BERMAN: I will say, and I'm just going to play this sound very quickly. It's hard to scapegoat China but not the leader of China. Listen to how the president responded to a direct question about this.

(BEGIN VIDEO CLIP)

UNIDENTIFIED FEMALE: You keep referring to China, but do you hold President Xi Jinping responsible for misinformation?

TRUMP: Well, I don't want to say that. I don't want to say that. But certainly, it could have been stopped. It came out of China. And it could have been stopped, and I wish they'd stopped it. And so does the whole world.

(END VIDEO CLIP)

VAUSE: But I'm not going to blame President Xi. So watch this space to see if that changes over the coming weeks and months.

Jim Sciutto, John Harwood, thank you very much.

CAMEROTA: OK. So coming up, we have a growing battle in Southern California after the governor ordered beaches closed in one county because of crowds.
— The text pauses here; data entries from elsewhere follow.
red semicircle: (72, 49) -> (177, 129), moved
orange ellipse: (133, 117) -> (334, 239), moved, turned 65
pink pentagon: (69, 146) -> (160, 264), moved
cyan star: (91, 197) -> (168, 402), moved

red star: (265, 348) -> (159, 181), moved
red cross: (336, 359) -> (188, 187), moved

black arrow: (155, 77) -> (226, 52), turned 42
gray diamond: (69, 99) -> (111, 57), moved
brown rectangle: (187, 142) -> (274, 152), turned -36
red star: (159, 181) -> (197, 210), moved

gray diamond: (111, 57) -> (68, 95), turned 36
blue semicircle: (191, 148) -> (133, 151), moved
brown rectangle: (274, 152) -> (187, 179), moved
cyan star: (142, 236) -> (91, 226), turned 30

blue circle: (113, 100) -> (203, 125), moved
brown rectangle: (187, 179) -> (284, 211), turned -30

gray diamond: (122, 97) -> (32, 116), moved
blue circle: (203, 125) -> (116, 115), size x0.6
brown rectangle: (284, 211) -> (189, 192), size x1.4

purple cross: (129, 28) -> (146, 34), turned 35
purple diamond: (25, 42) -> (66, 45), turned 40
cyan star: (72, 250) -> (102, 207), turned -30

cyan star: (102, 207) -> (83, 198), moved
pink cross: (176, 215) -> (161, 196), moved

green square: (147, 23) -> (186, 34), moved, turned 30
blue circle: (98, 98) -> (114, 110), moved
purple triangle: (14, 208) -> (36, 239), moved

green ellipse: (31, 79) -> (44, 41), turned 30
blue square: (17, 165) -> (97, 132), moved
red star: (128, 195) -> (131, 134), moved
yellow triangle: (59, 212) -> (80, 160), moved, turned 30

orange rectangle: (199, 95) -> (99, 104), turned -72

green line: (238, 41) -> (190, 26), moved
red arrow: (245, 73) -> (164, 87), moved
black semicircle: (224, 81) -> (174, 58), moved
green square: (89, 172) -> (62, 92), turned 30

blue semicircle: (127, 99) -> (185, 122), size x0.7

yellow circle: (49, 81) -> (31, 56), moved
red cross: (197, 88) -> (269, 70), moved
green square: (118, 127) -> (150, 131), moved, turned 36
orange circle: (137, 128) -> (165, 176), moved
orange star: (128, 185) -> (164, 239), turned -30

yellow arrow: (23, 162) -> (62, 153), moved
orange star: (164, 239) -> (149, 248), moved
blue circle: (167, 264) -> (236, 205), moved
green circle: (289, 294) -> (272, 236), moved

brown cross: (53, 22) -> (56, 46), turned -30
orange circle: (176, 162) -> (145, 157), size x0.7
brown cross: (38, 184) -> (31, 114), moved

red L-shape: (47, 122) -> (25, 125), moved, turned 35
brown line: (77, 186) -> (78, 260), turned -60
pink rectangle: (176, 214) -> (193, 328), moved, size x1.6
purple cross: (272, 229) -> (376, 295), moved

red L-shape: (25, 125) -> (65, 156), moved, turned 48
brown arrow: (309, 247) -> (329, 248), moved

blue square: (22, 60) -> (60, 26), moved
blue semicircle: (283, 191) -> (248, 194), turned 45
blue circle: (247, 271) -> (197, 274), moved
How local leaders are taking that news.

(COMMERCIAL BREAK)

[06:29:19]

CAMEROTA: U.S. death toll continues to rise at an unexpected rate. Sixty-three thousand Americans have now died from coronavirus. CNN has reporters across the country to bring you the latest developments.

(BEGIN VIDEOTAPE)

KYUNG LAH, CNN CORRESPONDENT: I'm Kyung Lah from a very empty Las Vegas strip. There is no commerce happening on this street. All the casinos are shut down. No traffic. No people.

And the famous Bellagio fountains, they have come to a stop. And it's going to be some time, the Nevada governor says, before any of this is starting again.

The governor did announce that what is being relaxed, retail shopping. That will happen curbside. Outdoor activities, like golf, will be allowed to begin again on May 1.